Beyond the qurbani: hidden facts of Eidul Azha

Published May 30, 2026 Updated May 30, 2026 06:06am
  Illustration by Gazein Khan
Illustration by Gazein Khan

Pakistan sacrifices over seven million animals every Eidul Azha. Yet food banks and NGOs working in low-income areas say that the days right after Eid are actually when they receive the least donations, because everyone assumes the sacrificial meat is already reaching people. The truth is, it often does not.

Sometimes, people keep it for a deserving person or keep it in the freezers to distribute later, where it eventually gets forgotten. So, those of you who still have undistributed meat in the freezer, it is not too late to handover to shelter homes, domestic workers, labourers working at the construction site nearby, the guards in the street, etc.

The freezer mistakes

The biggest mistake most families make after Eid is taking out a large piece of meat, using half of it and putting the rest back in the freezer. The fact nobody knows or doesn’t bother to consider is that this act spoils the quality, the texture, the colour and taste of the meat; depending on how long it was kept outside. Bacteria that were inactive while frozen get time to wake up and do their thing.

To avoid all this, just remind your mum to thaw the meat in the fridge, not on the kitchen counter. Thawing in the fridge is a slow process, but it keeps the temperature controlled the whole time.

Best practice, before anything goes into the freezer after Eid, divide it into small portions, one meal’s worth each. That way, you defrost exactly what is needed and cook all of it.

The skin has its own story

After the meat is distributed, there’s still the hide. Did you know that over 7.4 million animal skins and hides were collected across Pakistan after Eidul Azha in 2025?

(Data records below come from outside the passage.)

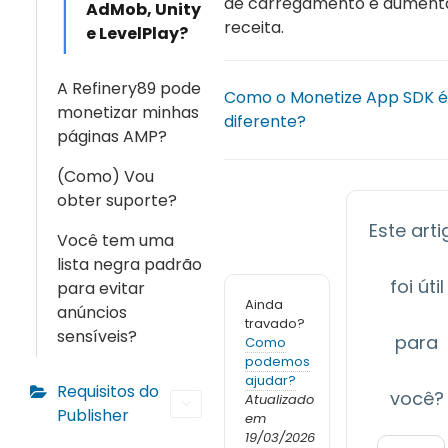
de carregamento e aument
AdMob, Unity
receita.
e LevelPlay?
A Refinery89 pode
Como o Monetize App SDK é
monetizar minhas
diferente?
páginas AMP?
(Como) Vou
obter suporte?
Este arti
Você tem uma
lista negra padrão
foi útil
para evitar
Ainda
anúncios
travado?
sensíveis?
para
Como
podemos
ajudar?
Requisitos do
você?
Atualizado
Publisher
em
19/03/2026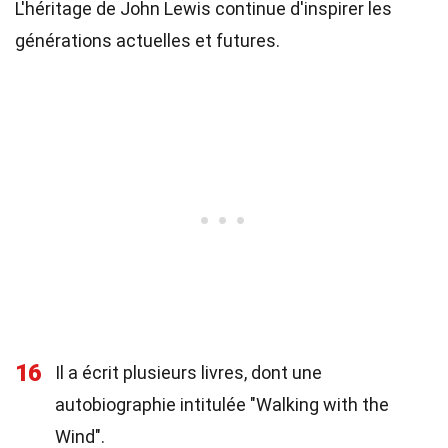
L'héritage de John Lewis continue d'inspirer les
générations actuelles et futures.
16
Il a écrit plusieurs livres, dont une
autobiographie intitulée "Walking with the
Wind".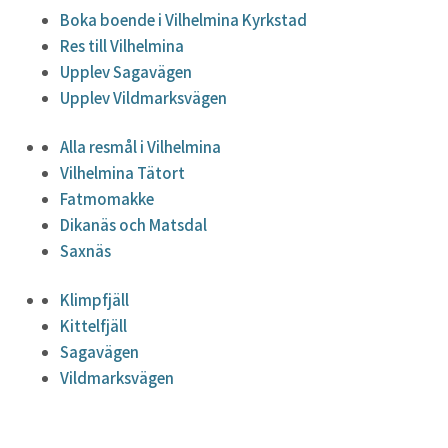
Boka boende i Vilhelmina Kyrkstad
Res till Vilhelmina
Upplev Sagavägen
Upplev Vildmarksvägen
Alla resmål i Vilhelmina
Vilhelmina Tätort
Fatmomakke
Dikanäs och Matsdal
Saxnäs
Klimpfjäll
Kittelfjäll
Sagavägen
Vildmarksvägen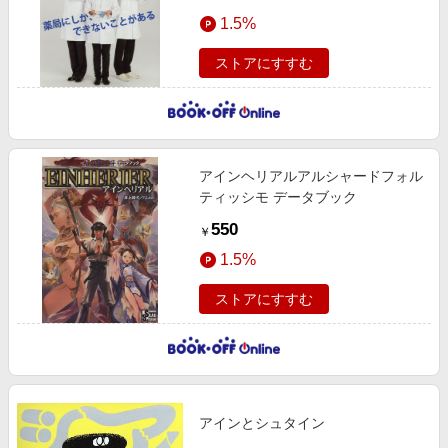
1.5%
ストアにすすむ
アインヘリアルアルシャードフォル
ティッシモ データブック
550
￥
1.5%
ストアにすすむ
アインとシュタイン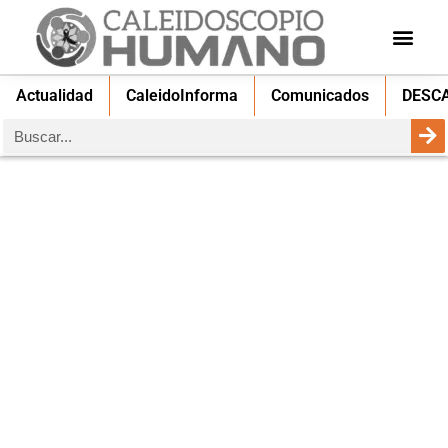
Actualidad
CaleidoInforma
Comunicados
DESC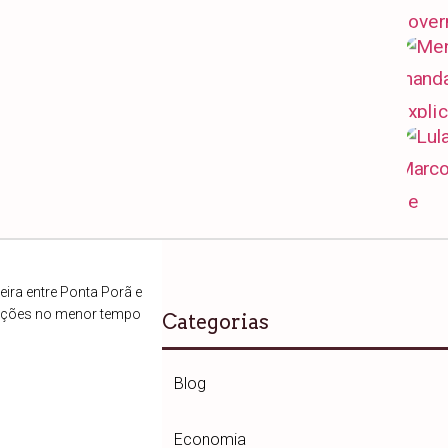
ira entre Ponta Porã e
ações no menor tempo
Categorias
Blog
Economia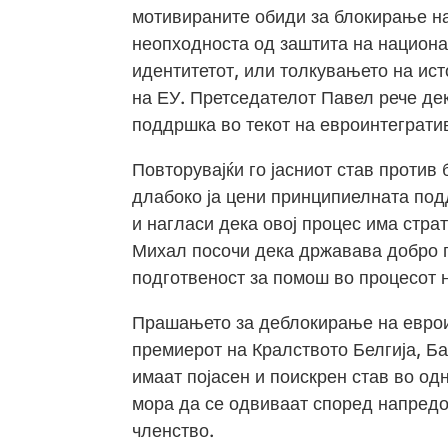
мотивираните обиди за блокирање на
неопходноста од заштита на национа
идентитетот, или толкувањето на ист
на ЕУ. Претседателот Павел рече де
поддршка во текот на евроинтеграти
Повторувајќи го јасниот став проти
длабоко ја цени принципиелната под
и нагласи дека овој процес има стра
Михал посочи дека државава добро г
подготвеност за помош во процесот 
Прашањето за деблокирање на евроин
премиерот на Кралството Белгија, Ба
имаат појасен и поискрен став во од
мора да се одвиваат според напредо
членство.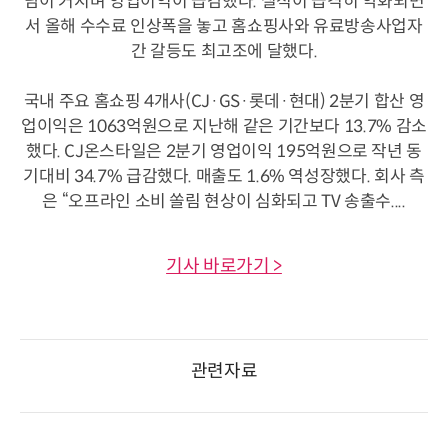
담이 커지며 영업이익이 급감했다. 실적이 급격히 악화되면
서 올해 수수료 인상폭을 놓고 홈쇼핑사와 유료방송사업자
간 갈등도 최고조에 달했다.
국내 주요 홈쇼핑 4개사(CJ·GS·롯데·현대) 2분기 합산 영
업이익은 1063억원으로 지난해 같은 기간보다 13.7% 감소
했다. CJ온스타일은 2분기 영업이익 195억원으로 작년 동
기대비 34.7% 급감했다. 매출도 1.6% 역성장했다. 회사 측
은 “오프라인 소비 쏠림 현상이 심화되고 TV 송출수....
기사 바로가기 >
관련자료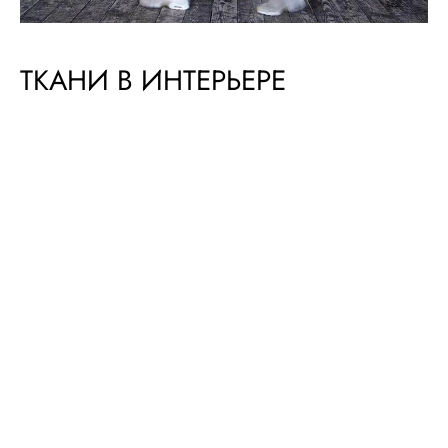
ТКАНИ В ИНТЕРЬЕРЕ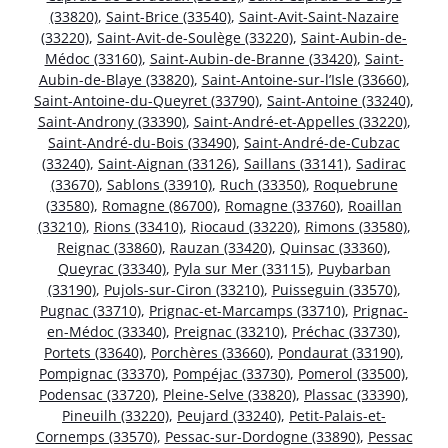
(33820)
,
Saint-Brice (33540)
,
Saint-Avit-Saint-Nazaire
(33220)
,
Saint-Avit-de-Soulège (33220)
,
Saint-Aubin-de-
Médoc (33160)
,
Saint-Aubin-de-Branne (33420)
,
Saint-
Aubin-de-Blaye (33820)
,
Saint-Antoine-sur-l’Isle (33660)
,
Saint-Antoine-du-Queyret (33790)
,
Saint-Antoine (33240)
,
Saint-Androny (33390)
,
Saint-André-et-Appelles (33220)
,
Saint-André-du-Bois (33490)
,
Saint-André-de-Cubzac
(33240)
,
Saint-Aignan (33126)
,
Saillans (33141)
,
Sadirac
(33670)
,
Sablons (33910)
,
Ruch (33350)
,
Roquebrune
(33580)
,
Romagne (86700)
,
Romagne (33760)
,
Roaillan
(33210)
,
Rions (33410)
,
Riocaud (33220)
,
Rimons (33580)
,
Reignac (33860)
,
Rauzan (33420)
,
Quinsac (33360)
,
Queyrac (33340)
,
Pyla sur Mer (33115)
,
Puybarban
(33190)
,
Pujols-sur-Ciron (33210)
,
Puisseguin (33570)
,
Pugnac (33710)
,
Prignac-et-Marcamps (33710)
,
Prignac-
en-Médoc (33340)
,
Preignac (33210)
,
Préchac (33730)
,
Portets (33640)
,
Porchères (33660)
,
Pondaurat (33190)
,
Pompignac (33370)
,
Pompéjac (33730)
,
Pomerol (33500)
,
Podensac (33720)
,
Pleine-Selve (33820)
,
Plassac (33390)
,
Pineuilh (33220)
,
Peujard (33240)
,
Petit-Palais-et-
Cornemps (33570)
,
Pessac-sur-Dordogne (33890)
,
Pessac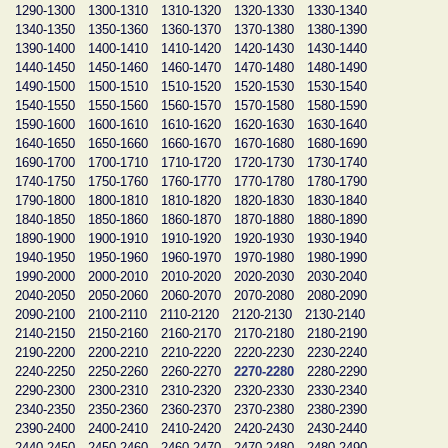
1290-1300
1300-1310
1310-1320
1320-1330
1330-1340
1340-1350
1350-1360
1360-1370
1370-1380
1380-1390
1390-1400
1400-1410
1410-1420
1420-1430
1430-1440
1440-1450
1450-1460
1460-1470
1470-1480
1480-1490
1490-1500
1500-1510
1510-1520
1520-1530
1530-1540
1540-1550
1550-1560
1560-1570
1570-1580
1580-1590
1590-1600
1600-1610
1610-1620
1620-1630
1630-1640
1640-1650
1650-1660
1660-1670
1670-1680
1680-1690
1690-1700
1700-1710
1710-1720
1720-1730
1730-1740
1740-1750
1750-1760
1760-1770
1770-1780
1780-1790
1790-1800
1800-1810
1810-1820
1820-1830
1830-1840
1840-1850
1850-1860
1860-1870
1870-1880
1880-1890
1890-1900
1900-1910
1910-1920
1920-1930
1930-1940
1940-1950
1950-1960
1960-1970
1970-1980
1980-1990
1990-2000
2000-2010
2010-2020
2020-2030
2030-2040
2040-2050
2050-2060
2060-2070
2070-2080
2080-2090
2090-2100
2100-2110
2110-2120
2120-2130
2130-2140
2140-2150
2150-2160
2160-2170
2170-2180
2180-2190
2190-2200
2200-2210
2210-2220
2220-2230
2230-2240
2240-2250
2250-2260
2260-2270
2270-2280
2280-2290
2290-2300
2300-2310
2310-2320
2320-2330
2330-2340
2340-2350
2350-2360
2360-2370
2370-2380
2380-2390
2390-2400
2400-2410
2410-2420
2420-2430
2430-2440
2440-2450
2450-2460
2460-2470
2470-2480
2480-2490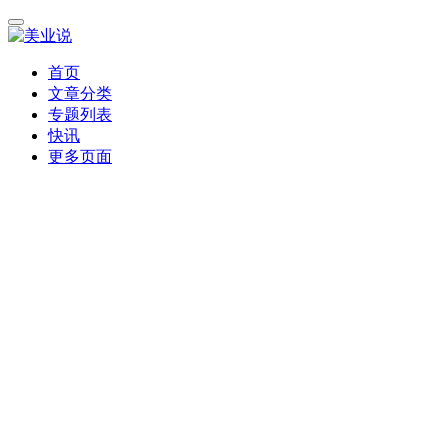
首页
文章分类
专题列表
快讯
更多页面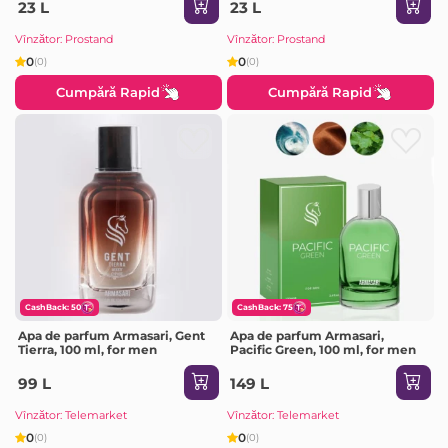
23 L
23 L
Vînzător: Prostand
Vînzător: Prostand
0
0
(0)
(0)
Cumpără Rapid
Cumpără Rapid
CashBack: 50
CashBack: 75
Apa de parfum Armasari, Gent
Apa de parfum Armasari,
Tierra, 100 ml, for men
Pacific Green, 100 ml, for men
99 L
149 L
Vînzător: Telemarket
Vînzător: Telemarket
0
0
(0)
(0)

That number sounds huge and hard to imagine until you realise that those hides feed Pakistan’s entire leather industry. Some of you may be wearing the shoes made from it or perhaps the new bag you are carrying, or the new belt or wallet your dad has bought, yes, a lot of that leather has Eidul Azha origins.

Hides from sacrificed animals are collected by tanners, processed into leather and sold. Charitable organisations and welfare groups often collect hides as donations and sell them to generate funds. It’s a significant revenue stream. In 2025, the estimated value of these hides collected was around Rs6.35 billion.